▶ What you have to do:
Repeat every entry below exactly.

Saved entries
━━━

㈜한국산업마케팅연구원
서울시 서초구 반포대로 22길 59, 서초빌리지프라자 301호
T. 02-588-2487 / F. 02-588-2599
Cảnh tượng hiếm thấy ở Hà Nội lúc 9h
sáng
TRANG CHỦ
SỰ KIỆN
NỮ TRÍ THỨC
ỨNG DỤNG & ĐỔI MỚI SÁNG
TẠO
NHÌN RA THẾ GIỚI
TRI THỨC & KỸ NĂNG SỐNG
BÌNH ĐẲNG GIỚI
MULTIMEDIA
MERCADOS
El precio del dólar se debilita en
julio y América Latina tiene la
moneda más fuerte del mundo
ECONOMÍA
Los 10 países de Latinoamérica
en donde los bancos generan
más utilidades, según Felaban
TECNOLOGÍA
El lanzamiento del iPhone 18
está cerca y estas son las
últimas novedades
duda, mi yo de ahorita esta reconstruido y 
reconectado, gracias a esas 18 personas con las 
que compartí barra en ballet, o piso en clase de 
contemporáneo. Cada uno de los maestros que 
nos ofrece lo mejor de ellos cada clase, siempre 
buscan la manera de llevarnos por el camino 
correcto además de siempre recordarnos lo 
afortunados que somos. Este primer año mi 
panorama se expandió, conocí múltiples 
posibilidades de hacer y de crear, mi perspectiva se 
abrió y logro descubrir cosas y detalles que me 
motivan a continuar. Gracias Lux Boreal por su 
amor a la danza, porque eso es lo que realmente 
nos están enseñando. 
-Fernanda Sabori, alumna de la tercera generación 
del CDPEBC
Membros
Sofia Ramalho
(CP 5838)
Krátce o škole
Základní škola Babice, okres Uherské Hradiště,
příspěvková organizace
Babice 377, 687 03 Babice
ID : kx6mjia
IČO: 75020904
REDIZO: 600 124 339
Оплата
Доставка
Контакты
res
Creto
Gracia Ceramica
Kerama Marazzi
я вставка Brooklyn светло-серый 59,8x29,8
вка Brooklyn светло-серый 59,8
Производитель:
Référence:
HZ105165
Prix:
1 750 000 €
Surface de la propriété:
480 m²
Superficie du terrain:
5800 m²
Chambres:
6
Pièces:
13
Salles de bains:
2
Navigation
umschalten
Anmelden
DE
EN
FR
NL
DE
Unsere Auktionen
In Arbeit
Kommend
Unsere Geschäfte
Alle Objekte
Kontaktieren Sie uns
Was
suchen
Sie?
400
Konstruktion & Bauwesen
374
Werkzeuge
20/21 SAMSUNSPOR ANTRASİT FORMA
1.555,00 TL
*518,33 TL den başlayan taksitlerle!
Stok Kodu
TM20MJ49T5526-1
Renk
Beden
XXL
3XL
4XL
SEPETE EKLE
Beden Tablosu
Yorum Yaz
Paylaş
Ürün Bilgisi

━━━

▶ Answer section:
㈜한국산업마케팅연구원
서울시 서초구 반포대로 22길 59, 서초빌리지프라자 301호
T. 02-588-2487 / F. 02-588-2599
Cảnh tượng hiếm thấy ở Hà Nội lúc 9h
sáng
TRANG CHỦ
SỰ KIỆN
NỮ TRÍ THỨC
ỨNG DỤNG & ĐỔI MỚI SÁNG
TẠO
NHÌN RA THẾ GIỚI
TRI THỨC & KỸ NĂNG SỐNG
BÌNH ĐẲNG GIỚI
MULTIMEDIA
MERCADOS
El precio del dólar se debilita en
julio y América Latina tiene la
moneda más fuerte del mundo
ECONOMÍA
Los 10 países de Latinoamérica
en donde los bancos generan
más utilidades, según Felaban
TECNOLOGÍA
El lanzamiento del iPhone 18
está cerca y estas son las
últimas novedades
duda, mi yo de ahorita esta reconstruido y 
reconectado, gracias a esas 18 personas con las 
que compartí barra en ballet, o piso en clase de 
contemporáneo. Cada uno de los maestros que 
nos ofrece lo mejor de ellos cada clase, siempre 
buscan la manera de llevarnos por el camino 
correcto además de siempre recordarnos lo 
afortunados que somos. Este primer año mi 
panorama se expandió, conocí múltiples 
posibilidades de hacer y de crear, mi perspectiva se 
abrió y logro descubrir cosas y detalles que me 
motivan a continuar. Gracias Lux Boreal por su 
amor a la danza, porque eso es lo que realmente 
nos están enseñando. 
-Fernanda Sabori, alumna de la tercera generación 
del CDPEBC
Membros
Sofia Ramalho
(CP 5838)
Krátce o škole
Základní škola Babice, okres Uherské Hradiště,
příspěvková organizace
Babice 377, 687 03 Babice
ID : kx6mjia
IČO: 75020904
REDIZO: 600 124 339
Оплата
Доставка
Контакты
res
Creto
Gracia Ceramica
Kerama Marazzi
я вставка Brooklyn светло-серый 59,8x29,8
вка Brooklyn светло-серый 59,8
Производитель:
Référence:
HZ105165
Prix:
1 750 000 €
Surface de la propriété:
480 m²
Superficie du terrain:
5800 m²
Chambres:
6
Pièces:
13
Salles de bains:
2
Navigation
umschalten
Anmelden
DE
EN
FR
NL
DE
Unsere Auktionen
In Arbeit
Kommend
Unsere Geschäfte
Alle Objekte
Kontaktieren Sie uns
Was
suchen
Sie?
400
Konstruktion & Bauwesen
374
Werkzeuge
20/21 SAMSUNSPOR ANTRASİT FORMA
1.555,00 TL
*518,33 TL den başlayan taksitlerle!
Stok Kodu
TM20MJ49T5526-1
Renk
Beden
XXL
3XL
4XL
SEPETE EKLE
Beden Tablosu
Yorum Yaz
Paylaş
Ürün Bilgisi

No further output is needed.